La cabina acristalada hizo que me diera cuenta de que no quería barreras. Sonreí cuando casi pasé de largo y pensé si era cierto lo que dice, que le gusta tanto mi sonrisa. A mí no me entusiasma; resalta mis pómulos y no es algo que me agrade demasiado. Sin embargo, sí sé que me encanta la sensación de estar sonriendo de verdad, sentir cómo se cae a pedazos la capa de monotonía que había cubierto mis labios cuando los estiro en esos momentos. Cuando sonrío de verdad siento que me lleno de luz, y esas sonrisas son siempre las que toman la luz prestada de otras almas, otros dientes, otras voces.
Él sonrió también. Efímeramente, porque estaba atendiendo a un hombre en un asunto que al uno, por lo que oí, se le antojaba grave. Y debía mantener el rostro serio. No obstante se le escapó esa sonrisa fugaz y supe que me hacía falta.
Cuando por fin pudo desembarazarse de su puesto me encontró con la cara rozando el tono de los tomates de huerta maduros, el sofoco del calor tan horrible que no había añorado nada y la sonrisa enfocada al sol que ya le iba dando un poquito de luz a mi polvorienta noche. Y ya mis mejillas le susurraron a la comodidad de su pecho, y acabé cerrando los ojos y accionando la parada de emergencia de mi tren.
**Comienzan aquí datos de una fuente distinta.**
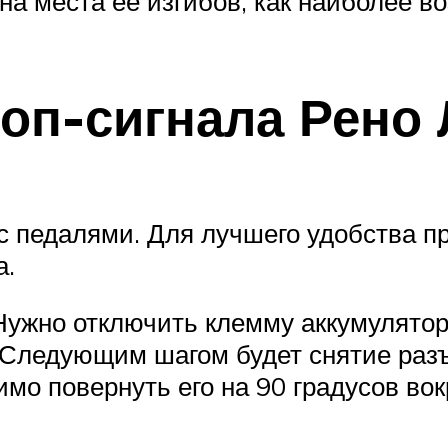
на места её изгибов, как наиболее 
оп-сигнала Рено 
с педалями. Для лучшего удобства п
а.
ужно отключить клемму аккумулятора,
; Следующим шагом будет снятие раз
имо повернуть его на 90 градусов вокр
Los reproches y ver en otros ojos que creen que les estás mintiendo, el sabor a rabia y la impotencia de ser eternamente diminuta se quedaron en él. Rumbo a la siguiente parada estipulada.
Me pregunté para qué quería siempre viajar al percatarme de que estaba en un viaje constante. Grité interiormente y comprendí que lo que de verdad quiero siempre es parar, parar, parar. Bajarme de este tren caluroso y frío al mismo tiempo, romper los billetes, acampar en sus ojos y esperar a que me sujeten sus brazos cuando salto en marcha. Lo demás que siga su curso; puede que tenga que aceptar que este es mi tren pero mis paradas no son las mismas que las suyas.